Multiple references to the same object are internally pointers to exactly the same memory. If an object is mutable, then mutating it gets reflected through all the references to it. Of course, there are immutable objects (strings, numbers, tuples, ...) to which such mutation cannot apply.
So when you do, e.g,
sample_list = [select_one_name, select_two_name, etc]
each of the names (as long as it's in scope) still refers to exactly the same object as the corresponding item in sample_list.
In other words, using sample_list[0] and select_one_name is totally equivalent as long as both references to the same object exist.
IOW squared, your stated purpose is already accomplished by Python's most fundamental semantics. Now, please edit the Q to clarify which behavior you're observing that seems to contradict this, versus which behavior you think you should be observing (and desire), and we may be able to help further -- because to this point all the above observations amount to "you're getting exactly the semantics you ask for" so "steady as she goes" is all I can practically suggest!-)
Added (better here in the answer than just below in comments:-): note the focus on mutating operation. The OP tried test[0]= somelist followed by test[0].append and saw somelist mutated accordingly; then tried test[0] = [1, 2] and was surprised to see somelist not changed. But that's because assignment to a reference is not a mutating operation on the object that said reference used to indicate! It just re-seats the reference, decrement the previously-referred-to object's reference count, and that's it.
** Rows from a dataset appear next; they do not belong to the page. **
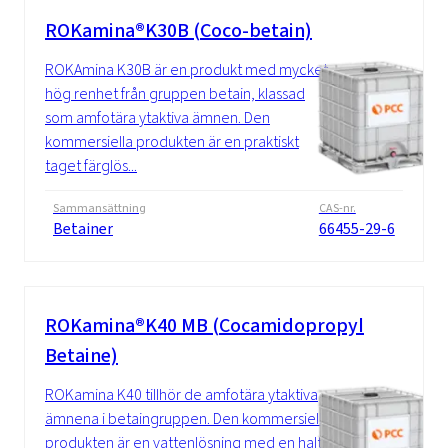
ROKamina®K30B (Coco-betain)
ROKAmina K30B är en produkt med mycket
hög renhet från gruppen betain, klassad
som amfotära ytaktiva ämnen. Den
kommersiella produkten är en praktiskt
taget färglös...
Sammansättning
CAS-nr.
Betainer
66455-29-6
ROKamina®K40 MB (Cocamidopropyl
Betaine)
ROKamina K40 tillhör de amfotära ytaktiva
ämnena i betaingruppen. Den kommersiella
produkten är en vattenlösning med en halt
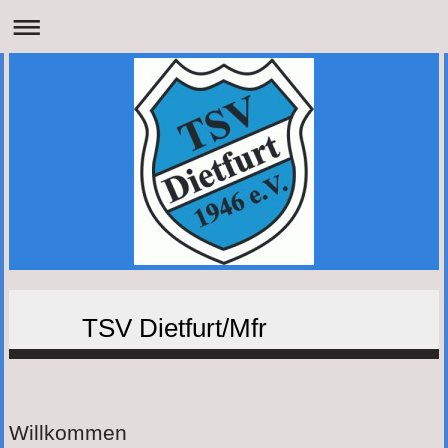
TSV Dietfurt/Mfr
Willkommen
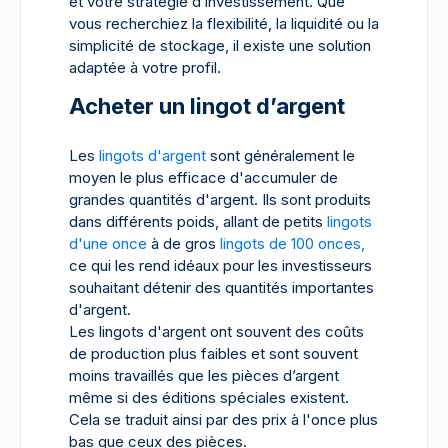
et votre stratégie d’investissement. Que
vous recherchiez la flexibilité, la liquidité ou la
simplicité de stockage, il existe une solution
adaptée à votre profil.
Acheter un lingot d’argent
Les
lingots d'argent
sont généralement le
moyen le plus efficace d'accumuler de
grandes quantités d'argent. Ils sont produits
dans différents poids, allant de petits
lingots
d'une once
à de gros
lingots de 100 onces,
ce qui les rend idéaux pour les investisseurs
souhaitant détenir des quantités importantes
d'argent.
Les lingots d'argent ont souvent des coûts
de production plus faibles et sont souvent
moins travaillés que les pièces d’argent
même si des éditions spéciales existent.
Cela se traduit ainsi par des prix à l'once plus
bas que ceux des pièces.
If you want to mutate an existing object (which needs to be a mutable one in the first place, but, a list satisfies that), you need to perform mutating operations on it (through whatever reference, doesn't matter). For example, besides append and many other named methods, one mutating operation on a list is assignment to a slice, including the whole-list slice denoted as [:]. So, test[0][:] = [1,2] would in fact mutate somelist -- very different from test[0] = [1,2] which assigns to a reference, not to a slice.
This is not recommended, but it works.
sample_list = ["select_one_name", "select_two_name", "select_three_name"]
for select in sample_list:
locals()[select] = Select(
title = 'test',value = 'first_value',
options = ['first_value', 'second_value', 'etc']
)
You can use select_one_name, select_two_name, etc directly because they're set in the local scope due the special locals() list.
A cleaner approach is to use a dictionary, e.g.
selects = {
'select_one_name': Select(...),
'select_two_name': Select(...),
'select_three_name': Select(...)
}
And reference selects['select_one_name'] in your code and you can iterate over selects.keys() or selects.items().